Entries shown:
•••

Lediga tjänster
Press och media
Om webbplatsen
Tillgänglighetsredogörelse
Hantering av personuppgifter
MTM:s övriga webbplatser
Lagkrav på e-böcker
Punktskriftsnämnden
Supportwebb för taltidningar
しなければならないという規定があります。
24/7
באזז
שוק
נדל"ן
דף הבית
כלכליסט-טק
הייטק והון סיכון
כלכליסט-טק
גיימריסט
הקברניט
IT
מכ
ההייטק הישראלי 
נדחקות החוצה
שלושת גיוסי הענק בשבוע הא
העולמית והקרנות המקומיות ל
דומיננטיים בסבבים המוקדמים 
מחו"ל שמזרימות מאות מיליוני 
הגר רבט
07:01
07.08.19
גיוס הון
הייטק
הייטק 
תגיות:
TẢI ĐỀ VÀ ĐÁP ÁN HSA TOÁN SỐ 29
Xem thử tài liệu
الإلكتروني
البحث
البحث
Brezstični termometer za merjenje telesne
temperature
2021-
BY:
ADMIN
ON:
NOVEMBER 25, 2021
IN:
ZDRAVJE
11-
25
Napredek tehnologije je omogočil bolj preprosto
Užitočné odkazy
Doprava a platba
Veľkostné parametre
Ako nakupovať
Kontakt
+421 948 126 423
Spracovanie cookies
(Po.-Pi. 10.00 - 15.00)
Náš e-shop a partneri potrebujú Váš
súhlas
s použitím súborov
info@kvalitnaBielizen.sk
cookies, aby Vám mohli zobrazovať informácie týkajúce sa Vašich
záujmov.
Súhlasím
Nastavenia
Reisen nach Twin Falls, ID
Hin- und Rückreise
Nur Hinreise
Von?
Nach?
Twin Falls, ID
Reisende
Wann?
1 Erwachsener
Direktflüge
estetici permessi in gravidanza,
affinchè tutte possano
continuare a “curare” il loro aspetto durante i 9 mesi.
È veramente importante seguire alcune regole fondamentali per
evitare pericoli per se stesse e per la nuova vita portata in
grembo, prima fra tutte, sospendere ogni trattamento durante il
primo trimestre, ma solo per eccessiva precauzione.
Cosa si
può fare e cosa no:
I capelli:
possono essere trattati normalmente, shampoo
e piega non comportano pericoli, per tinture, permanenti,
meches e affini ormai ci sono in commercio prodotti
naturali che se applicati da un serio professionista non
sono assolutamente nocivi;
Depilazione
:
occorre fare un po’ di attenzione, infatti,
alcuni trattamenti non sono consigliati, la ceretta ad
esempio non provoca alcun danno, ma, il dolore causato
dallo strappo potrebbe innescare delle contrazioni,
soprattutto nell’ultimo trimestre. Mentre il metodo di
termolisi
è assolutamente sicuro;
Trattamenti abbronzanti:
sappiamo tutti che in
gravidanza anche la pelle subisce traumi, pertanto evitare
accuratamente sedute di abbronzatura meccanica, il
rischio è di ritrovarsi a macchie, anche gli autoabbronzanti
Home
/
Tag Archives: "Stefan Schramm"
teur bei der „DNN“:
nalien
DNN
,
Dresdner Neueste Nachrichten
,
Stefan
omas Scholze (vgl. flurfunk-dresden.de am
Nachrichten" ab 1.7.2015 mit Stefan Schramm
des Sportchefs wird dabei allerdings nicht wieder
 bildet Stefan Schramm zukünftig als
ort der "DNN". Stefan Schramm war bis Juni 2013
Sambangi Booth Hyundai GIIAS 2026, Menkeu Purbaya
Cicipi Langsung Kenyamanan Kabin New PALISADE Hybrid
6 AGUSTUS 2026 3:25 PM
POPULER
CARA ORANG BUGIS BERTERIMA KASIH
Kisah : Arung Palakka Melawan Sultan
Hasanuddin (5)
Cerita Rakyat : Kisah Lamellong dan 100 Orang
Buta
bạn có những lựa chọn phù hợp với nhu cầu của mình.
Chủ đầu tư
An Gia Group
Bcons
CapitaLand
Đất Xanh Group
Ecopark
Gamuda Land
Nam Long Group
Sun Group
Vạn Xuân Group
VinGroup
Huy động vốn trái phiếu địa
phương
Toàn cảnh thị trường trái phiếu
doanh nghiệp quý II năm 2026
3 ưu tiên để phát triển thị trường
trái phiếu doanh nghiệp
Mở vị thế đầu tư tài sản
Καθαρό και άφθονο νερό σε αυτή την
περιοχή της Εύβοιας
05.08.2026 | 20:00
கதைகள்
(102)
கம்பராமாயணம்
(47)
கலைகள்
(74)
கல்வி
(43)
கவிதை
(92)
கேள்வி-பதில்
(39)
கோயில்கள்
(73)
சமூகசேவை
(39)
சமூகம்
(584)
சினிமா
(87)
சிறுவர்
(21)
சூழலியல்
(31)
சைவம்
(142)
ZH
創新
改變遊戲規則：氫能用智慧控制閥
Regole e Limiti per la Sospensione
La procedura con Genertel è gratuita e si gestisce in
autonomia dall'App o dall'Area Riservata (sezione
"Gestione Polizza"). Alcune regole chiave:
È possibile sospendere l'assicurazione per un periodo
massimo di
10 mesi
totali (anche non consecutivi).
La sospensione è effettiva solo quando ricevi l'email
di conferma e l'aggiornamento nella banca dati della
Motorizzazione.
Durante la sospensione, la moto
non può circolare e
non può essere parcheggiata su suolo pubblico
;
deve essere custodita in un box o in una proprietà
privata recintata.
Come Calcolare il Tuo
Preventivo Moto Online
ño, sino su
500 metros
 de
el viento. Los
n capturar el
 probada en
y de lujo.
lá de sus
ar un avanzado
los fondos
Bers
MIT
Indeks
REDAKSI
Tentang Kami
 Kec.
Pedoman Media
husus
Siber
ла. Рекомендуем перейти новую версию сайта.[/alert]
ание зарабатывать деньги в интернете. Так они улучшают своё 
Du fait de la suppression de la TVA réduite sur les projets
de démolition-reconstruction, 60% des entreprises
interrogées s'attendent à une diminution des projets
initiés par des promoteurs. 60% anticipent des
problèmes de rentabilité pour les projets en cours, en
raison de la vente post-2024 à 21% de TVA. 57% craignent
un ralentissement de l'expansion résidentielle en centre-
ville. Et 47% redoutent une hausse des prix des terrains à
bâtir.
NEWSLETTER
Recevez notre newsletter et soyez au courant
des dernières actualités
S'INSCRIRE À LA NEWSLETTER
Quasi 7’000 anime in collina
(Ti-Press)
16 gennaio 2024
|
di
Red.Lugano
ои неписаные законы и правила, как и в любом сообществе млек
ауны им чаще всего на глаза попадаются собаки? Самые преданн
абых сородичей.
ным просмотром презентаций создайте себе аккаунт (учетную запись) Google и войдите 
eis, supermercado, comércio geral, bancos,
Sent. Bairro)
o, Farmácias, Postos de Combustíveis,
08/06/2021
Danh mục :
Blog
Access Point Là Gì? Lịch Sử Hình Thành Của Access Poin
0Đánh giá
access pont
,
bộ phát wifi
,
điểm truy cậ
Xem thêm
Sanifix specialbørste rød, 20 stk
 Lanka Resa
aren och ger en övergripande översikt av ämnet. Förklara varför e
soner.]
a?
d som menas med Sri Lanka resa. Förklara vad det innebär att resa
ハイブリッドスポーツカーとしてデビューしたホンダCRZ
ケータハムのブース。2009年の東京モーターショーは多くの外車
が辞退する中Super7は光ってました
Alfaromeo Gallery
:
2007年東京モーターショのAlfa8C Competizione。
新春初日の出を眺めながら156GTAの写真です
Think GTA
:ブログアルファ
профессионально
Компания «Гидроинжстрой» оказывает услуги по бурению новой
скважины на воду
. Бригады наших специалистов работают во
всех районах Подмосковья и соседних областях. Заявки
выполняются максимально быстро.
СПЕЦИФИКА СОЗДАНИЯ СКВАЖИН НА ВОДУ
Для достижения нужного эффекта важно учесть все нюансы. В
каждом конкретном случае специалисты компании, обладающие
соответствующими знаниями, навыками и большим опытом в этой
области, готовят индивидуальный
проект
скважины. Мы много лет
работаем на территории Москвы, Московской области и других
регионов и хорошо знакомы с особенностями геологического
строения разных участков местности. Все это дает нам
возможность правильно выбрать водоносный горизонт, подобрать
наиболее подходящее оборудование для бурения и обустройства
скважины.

•••

Work to be completed: Take the records above and return, word for word, only the lines that fall from the line with "sappiamo tutti che in" to the line with "La procedura con", both of them included.

Answer below:
sappiamo tutti che in
gravidanza anche la pelle subisce traumi, pertanto evitare
accuratamente sedute di abbronzatura meccanica, il
rischio è di ritrovarsi a macchie, anche gli autoabbronzanti
Home
/
Tag Archives: "Stefan Schramm"
teur bei der „DNN“:
nalien
DNN
,
Dresdner Neueste Nachrichten
,
Stefan
omas Scholze (vgl. flurfunk-dresden.de am
Nachrichten" ab 1.7.2015 mit Stefan Schramm
des Sportchefs wird dabei allerdings nicht wieder
 bildet Stefan Schramm zukünftig als
ort der "DNN". Stefan Schramm war bis Juni 2013
Sambangi Booth Hyundai GIIAS 2026, Menkeu Purbaya
Cicipi Langsung Kenyamanan Kabin New PALISADE Hybrid
6 AGUSTUS 2026 3:25 PM
POPULER
CARA ORANG BUGIS BERTERIMA KASIH
Kisah : Arung Palakka Melawan Sultan
Hasanuddin (5)
Cerita Rakyat : Kisah Lamellong dan 100 Orang
Buta
bạn có những lựa chọn phù hợp với nhu cầu của mình.
Chủ đầu tư
An Gia Group
Bcons
CapitaLand
Đất Xanh Group
Ecopark
Gamuda Land
Nam Long Group
Sun Group
Vạn Xuân Group
VinGroup
Huy động vốn trái phiếu địa
phương
Toàn cảnh thị trường trái phiếu
doanh nghiệp quý II năm 2026
3 ưu tiên để phát triển thị trường
trái phiếu doanh nghiệp
Mở vị thế đầu tư tài sản
Καθαρό και άφθονο νερό σε αυτή την
περιοχή της Εύβοιας
05.08.2026 | 20:00
கதைகள்
(102)
கம்பராமாயணம்
(47)
கலைகள்
(74)
கல்வி
(43)
கவிதை
(92)
கேள்வி-பதில்
(39)
கோயில்கள்
(73)
சமூகசேவை
(39)
சமூகம்
(584)
சினிமா
(87)
சிறுவர்
(21)
சூழலியல்
(31)
சைவம்
(142)
ZH
創新
改變遊戲規則：氫能用智慧控制閥
Regole e Limiti per la Sospensione
La procedura con Genertel è gratuita e si gestisce in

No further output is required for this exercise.